"Get up!"

"Oh, I—I will, Ben. It's the old liquor rising up in me. Ben, I couldn't help that, it was on me to drink. Leave me gather my wits. O Lord Jesus, is it coming day already? I will get up, Ben, don't fret." And he did, jerky in motion like an ill-made doll, willing to follow....

Some confusion of battle still fumed by Captain Wells' fortified house beyond the southeast corner of the palisade. Ben heard gunfire, the heart-cracking sound of a woman wailing unseen. Leading, gripping Reuben's wrist, Ben avoided that fort, plunging into the woods and white-packed underbrush to circle it and come out well to the south on the Hatfield road—unmistakable, familiar, over there on his right under enormous morning sky. Others in flight had marked the road with the signature of bloody drops, clear against white now that the sun was surely rising.

Reuben pulled back continually. Ben's right knee throbbed, he couldn't think why. He knew Jesse was following. Impossible to run in this white muck. He could push on, the sun at his left hand, and not look back. He was aware not of time but only of breathing, of driving forward in pain against the sodden snow and retaining his hold of Reuben's wrist; yet time was moving too, as it would forever, and the sun advancing.
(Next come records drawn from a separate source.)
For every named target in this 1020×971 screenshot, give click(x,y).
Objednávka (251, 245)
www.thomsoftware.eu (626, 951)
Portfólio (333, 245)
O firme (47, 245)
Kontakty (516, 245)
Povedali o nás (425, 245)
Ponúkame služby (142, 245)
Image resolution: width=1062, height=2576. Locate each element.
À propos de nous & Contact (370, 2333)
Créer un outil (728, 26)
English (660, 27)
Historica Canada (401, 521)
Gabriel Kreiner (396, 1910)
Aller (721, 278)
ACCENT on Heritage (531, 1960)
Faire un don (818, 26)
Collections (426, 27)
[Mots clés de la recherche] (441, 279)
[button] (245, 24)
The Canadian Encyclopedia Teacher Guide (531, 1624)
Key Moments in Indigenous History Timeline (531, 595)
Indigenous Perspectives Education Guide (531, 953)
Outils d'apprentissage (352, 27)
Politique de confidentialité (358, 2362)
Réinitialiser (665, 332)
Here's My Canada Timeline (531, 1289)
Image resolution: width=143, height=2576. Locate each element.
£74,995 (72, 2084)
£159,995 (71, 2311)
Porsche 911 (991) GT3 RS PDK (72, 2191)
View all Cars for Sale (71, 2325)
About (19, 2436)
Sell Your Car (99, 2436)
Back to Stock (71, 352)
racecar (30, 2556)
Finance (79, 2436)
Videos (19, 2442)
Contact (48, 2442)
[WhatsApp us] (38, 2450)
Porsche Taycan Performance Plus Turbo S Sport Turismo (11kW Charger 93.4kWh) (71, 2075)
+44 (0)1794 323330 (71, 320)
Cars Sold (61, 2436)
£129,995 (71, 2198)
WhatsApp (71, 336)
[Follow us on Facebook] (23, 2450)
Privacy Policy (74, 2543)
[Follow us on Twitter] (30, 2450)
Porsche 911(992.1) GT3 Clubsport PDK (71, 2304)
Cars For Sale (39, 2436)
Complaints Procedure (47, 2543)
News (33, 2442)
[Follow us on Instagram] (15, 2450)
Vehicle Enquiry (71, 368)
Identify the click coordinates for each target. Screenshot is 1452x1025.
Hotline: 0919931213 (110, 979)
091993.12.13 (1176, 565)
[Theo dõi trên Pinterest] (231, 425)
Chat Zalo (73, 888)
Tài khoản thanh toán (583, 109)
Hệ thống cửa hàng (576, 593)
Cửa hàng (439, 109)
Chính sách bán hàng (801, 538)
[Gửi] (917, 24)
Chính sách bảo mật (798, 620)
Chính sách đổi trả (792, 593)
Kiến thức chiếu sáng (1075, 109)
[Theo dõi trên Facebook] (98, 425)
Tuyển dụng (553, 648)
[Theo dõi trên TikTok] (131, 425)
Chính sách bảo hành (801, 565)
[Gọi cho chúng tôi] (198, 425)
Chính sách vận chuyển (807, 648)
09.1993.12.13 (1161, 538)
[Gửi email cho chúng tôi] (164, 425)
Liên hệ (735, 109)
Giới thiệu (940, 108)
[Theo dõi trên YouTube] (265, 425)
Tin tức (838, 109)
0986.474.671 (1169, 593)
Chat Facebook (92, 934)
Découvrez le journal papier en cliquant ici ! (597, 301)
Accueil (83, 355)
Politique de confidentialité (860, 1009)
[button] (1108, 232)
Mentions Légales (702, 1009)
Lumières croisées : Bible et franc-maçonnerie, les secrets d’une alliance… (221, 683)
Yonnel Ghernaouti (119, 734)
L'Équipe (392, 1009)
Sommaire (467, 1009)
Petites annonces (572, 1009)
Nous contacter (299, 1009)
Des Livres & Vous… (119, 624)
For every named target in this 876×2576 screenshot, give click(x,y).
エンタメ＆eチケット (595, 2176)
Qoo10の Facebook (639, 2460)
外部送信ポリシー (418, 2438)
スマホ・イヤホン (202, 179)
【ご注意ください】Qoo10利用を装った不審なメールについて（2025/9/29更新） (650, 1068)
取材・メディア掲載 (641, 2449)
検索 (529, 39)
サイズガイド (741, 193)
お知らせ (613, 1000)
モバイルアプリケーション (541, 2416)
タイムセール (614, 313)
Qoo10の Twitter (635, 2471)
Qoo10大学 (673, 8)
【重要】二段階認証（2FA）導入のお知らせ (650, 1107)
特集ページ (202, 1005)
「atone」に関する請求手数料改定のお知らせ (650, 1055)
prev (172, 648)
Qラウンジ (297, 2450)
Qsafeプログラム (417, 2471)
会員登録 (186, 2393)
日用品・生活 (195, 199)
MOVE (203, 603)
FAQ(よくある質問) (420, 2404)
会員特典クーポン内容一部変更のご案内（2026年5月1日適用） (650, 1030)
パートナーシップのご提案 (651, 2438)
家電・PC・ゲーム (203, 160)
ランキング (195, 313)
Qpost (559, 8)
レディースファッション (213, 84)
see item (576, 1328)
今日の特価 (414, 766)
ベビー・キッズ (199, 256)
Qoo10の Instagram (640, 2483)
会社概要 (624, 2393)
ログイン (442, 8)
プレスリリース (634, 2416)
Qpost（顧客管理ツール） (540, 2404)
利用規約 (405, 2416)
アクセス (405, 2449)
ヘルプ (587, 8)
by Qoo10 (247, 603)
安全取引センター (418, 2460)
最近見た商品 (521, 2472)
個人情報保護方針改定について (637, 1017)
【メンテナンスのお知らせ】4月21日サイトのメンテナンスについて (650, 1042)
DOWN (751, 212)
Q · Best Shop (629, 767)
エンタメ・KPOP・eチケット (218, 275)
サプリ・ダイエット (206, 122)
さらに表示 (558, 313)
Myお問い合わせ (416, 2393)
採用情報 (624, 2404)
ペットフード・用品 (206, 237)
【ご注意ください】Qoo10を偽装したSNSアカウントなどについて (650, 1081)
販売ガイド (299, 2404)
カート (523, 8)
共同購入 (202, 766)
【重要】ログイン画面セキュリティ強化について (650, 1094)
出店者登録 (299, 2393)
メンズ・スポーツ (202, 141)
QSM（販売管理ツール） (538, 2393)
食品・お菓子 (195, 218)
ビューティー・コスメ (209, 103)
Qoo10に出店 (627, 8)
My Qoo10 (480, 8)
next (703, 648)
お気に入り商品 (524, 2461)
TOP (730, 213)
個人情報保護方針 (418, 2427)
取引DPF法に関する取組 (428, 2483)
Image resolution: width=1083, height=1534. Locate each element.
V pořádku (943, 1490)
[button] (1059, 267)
He realized that for some while now he had heard no gunfire. They had surely not come so far on the Hatfield road as not to hear it, for the morning was still. It must have ended. The wind had dropped, the air becoming sluggish, almost warm. Drowsy....

Reuben struggled abreast of him and beat feebly at his shoulder. "Ben, you must let me go back. Mother——"

"Ru, thou knowest she is dead."

"You never loved her or you could not say it."

Ben faced about, feeling the sun of March, seeing on the backward trail nothing familiar, only a rising faraway smoke. That must have been Deerfield. Nearby, the quiet world of snow was lightly patterned with tracks of forest life; no wind at all now to disturb the shadowy trees and undergrowth. Ben knew his brother was nearly sane, already ashamed of the words just spoken. Jesse had halted, swaying and mumbling in his cold nakedness, looking back. "I loved her, Reuben. Now save thy breath for walking."

More time unmeasurable passed in the dreary plodding. Small shadows down the trail became large, large shadows became men—angry men from Hatfield, some of them soldiers. A blunt-faced sergeant of militia shouted to Ben: "They still there, boy?"